Jonathan Corbet, Shuah Khan, Liam R. Howlett
In-Reply-To: <e3d023f1-ab6e-4424-b304-55f1294480c3@kernel.org>
On 2026/6/1 21:22, David Hildenbrand (Arm) wrote:
> On 6/1/26 14:28, Miaohe Lin wrote:
>> On 2026/5/27 22:06, Breno Leitao wrote:
>>> get_any_page() collapses every HWPoisonHandlable() rejection into a
>>> single -EIO via the __get_hwpoison_page() -> -EBUSY -> shake_page()
>>> -> retry path. That is correct for the transient case (a userspace
>>> folio briefly off LRU during migration or compaction, which a later
>>> shake can drag back), but wrong for stable kernel-owned pages: slab,
>>> page-table, large-kmalloc and PG_reserved pages will never become
>>> HWPoisonHandlable(), so the retry loop is wasted work and the final
>>> -EIO loses the "this is structurally unrecoverable" information.

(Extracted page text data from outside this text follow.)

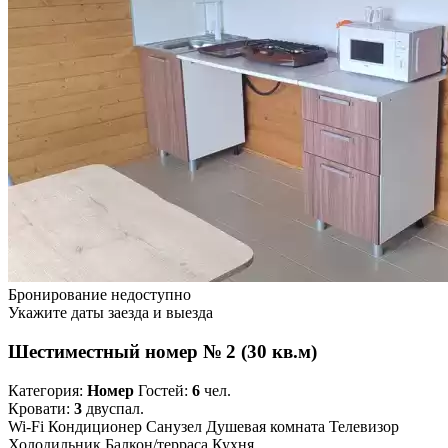
Бронирование недоступно
Укажите даты заезда и выезда
Шестиместный номер № 2 (30 кв.м)
Категория:
Номер
Гостей:
6
чел.
Кровати:
3
двуспал.
Wi-Fi
Кондиционер
Санузел
Душевая комната
Телевизор
Холодильник
Балкон/терраса
Кухня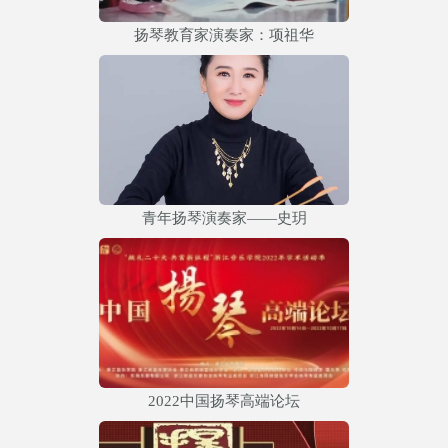
扬琴教育家演奏家：项祖华
青年扬琴演奏家——史玥
2022中国扬琴高端论坛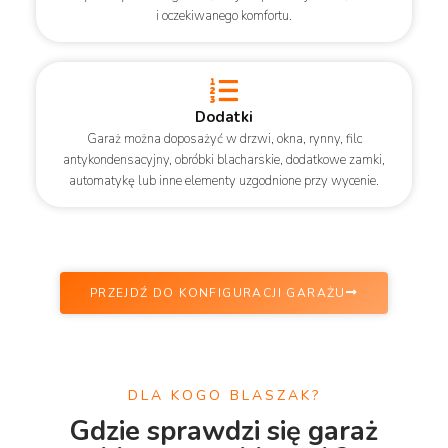
i oczekiwanego komfortu.
Dodatki
Garaż można doposażyć w drzwi, okna, rynny, filc
antykondensacyjny, obróbki blacharskie, dodatkowe zamki,
automatykę lub inne elementy uzgodnione przy wycenie.
PRZEJDŹ DO KONFIGURACJI GARAŻU
DLA KOGO BLASZAK?
Gdzie sprawdzi się garaż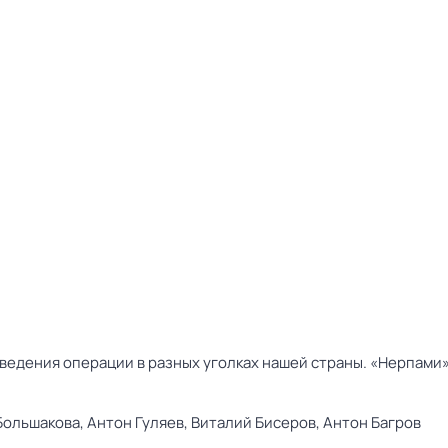
ведения операции в разных уголках нашей страны. «Нерпами»
Большакова,
Антон Гуляев,
Виталий Бисеров,
Антон Багров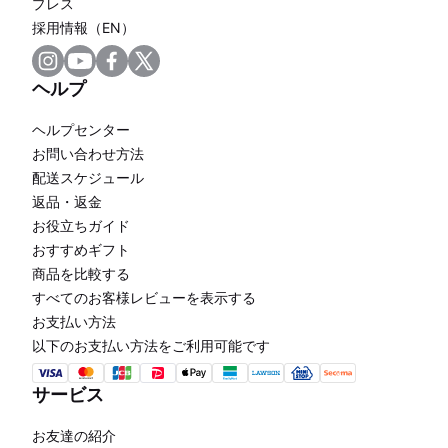
プレス
採用情報（EN）
ヘルプ
ヘルプセンター
お問い合わせ方法
配送スケジュール
返品・返金
お役立ちガイド
おすすめギフト
商品を比較する
すべてのお客様レビューを表示する
お支払い方法
以下のお支払い方法をご利用可能です
サービス
お友達の紹介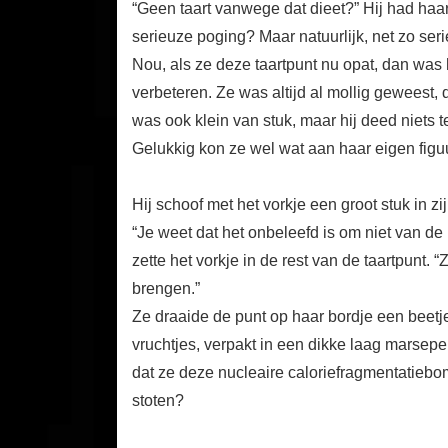
“Geen taart vanwege dat dieet?” Hij had haa
serieuze poging? Maar natuurlijk, net zo seri
Nou, als ze deze taartpunt nu opat, dan was
verbeteren. Ze was altijd al mollig geweest,
was ook klein van stuk, maar hij deed niets t
Gelukkig kon ze wel wat aan haar eigen figu
Hij schoof met het vorkje een groot stuk in z
“Je weet dat het onbeleefd is om niet van de b
zette het vorkje in de rest van de taartpunt.
brengen.”
Ze draaide de punt op haar bordje een beetj
vruchtjes, verpakt in een dikke laag marsep
dat ze deze nucleaire caloriefragmentatiebo
stoten?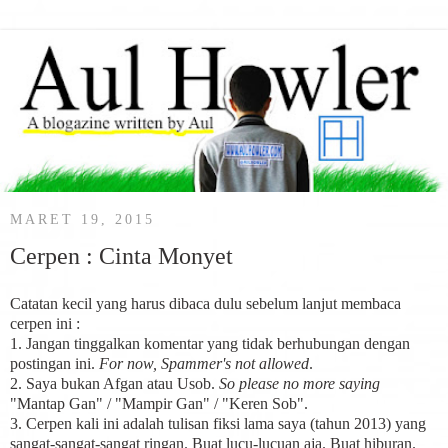
MARET 19, 2015
Cerpen : Cinta Monyet
Catatan kecil yang harus dibaca dulu sebelum lanjut membaca
cerpen ini :
1. Jangan tinggalkan komentar yang tidak berhubungan dengan
postingan ini.
For now, Spammer's not allowed
.
2. Saya bukan Afgan atau Usob.
So please no more saying
"Mantap Gan" / "Mampir Gan" / "Keren Sob".
3. Cerpen kali ini adalah tulisan fiksi lama saya (tahun 2013) yang
sangat-sangat-sangat ringan. Buat lucu-lucuan aja. Buat hiburan.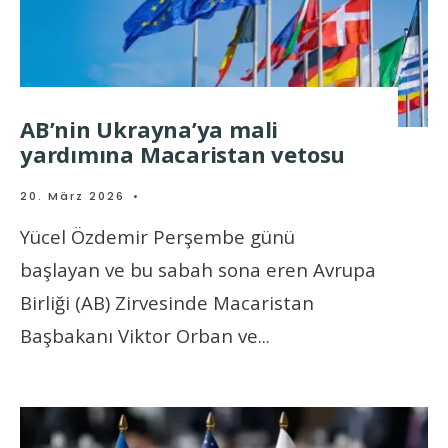
AB’nin Ukrayna’ya mali
yardımına Macaristan vetosu
20. März 2026
•
Yücel Özdemir Perşembe günü
başlayan ve bu sabah sona eren Avrupa
Birliği (AB) Zirvesinde Macaristan
Başbakanı Viktor Orban ve
...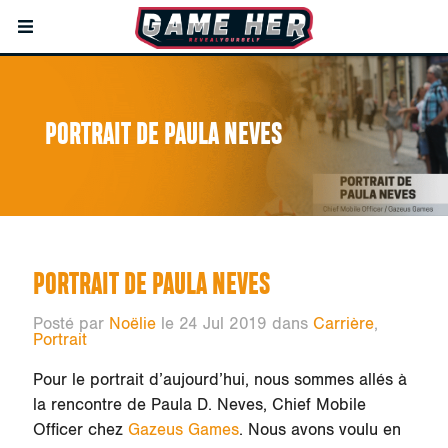
PORTRAIT DE PAULA NEVES
PORTRAIT DE PAULA NEVES
Posté par
Noëlie
le 24 Jul 2019 dans
Carrière
,
Portrait
Pour le portrait d’aujourd’hui, nous sommes allés à
la rencontre de Paula D. Neves, Chief Mobile
Officer chez
Gazeus Games
. Nous avons voulu en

>>> memory_failure() then maps -EIO into MF_MSG_GET_HWPOISON, which the
>>> panic-on-unrecoverable sysctl deliberately does not act on.
>>>
>>> Introduce HWPoisonKernelOwned(), a small predicate that positively
>>> identifies pages the hwpoison handler cannot recover from:
>>>
>>> HWPoisonKernelOwned(p, flags) :=
>>> !(MF_SOFT_OFFLINE && page_has_movable_ops(p)) &&
>>> (PageReserved(p) || PageSlab(p) ||
>>> PageTable(p) || PageLargeKmalloc(p))
>>>
>>> The MF_SOFT_OFFLINE / page_has_movable_ops() opt-out mirrors the
>>> same exception in HWPoisonHandlable(): soft-offline is allowed to
>>> migrate movable_ops pages even though they are not on the LRU, and
>>> we must not pre-empt that with an unrecoverable verdict.
>>>
>>> The list is intentionally not exhaustive. vmalloc and kernel-stack
>>> pages, for example, do not carry a page_type bit and would need a
>>> different oracle; they keep going through the existing retry path
>>> unchanged. This is the smallest set we can identify with certainty
>>> by page type.
>>>
>>> Wire the helper into the top of get_any_page() to short-circuit
>>> those pages before the retry loop runs. On a hit, drop the caller's
>>> MF_COUNT_INCREASED reference (if any) and return -ENOTRECOVERABLE
>>> straight away. Pages outside the helper's positive list still take
>>> the existing retry path and return -EIO, leaving operator-visible
>>> behaviour for those cases unchanged.
>>>
>>> Extend the unhandlable-page pr_err() to fire for either errno and
>>> update the get_hwpoison_page() kerneldoc to document the new return.
>>>
>>> memory_failure() still folds every negative return into
>>> MF_MSG_GET_HWPOISON via its existing "else if (res < 0)" branch, so
>>> this patch on its own only changes the errno that soft_offline_page()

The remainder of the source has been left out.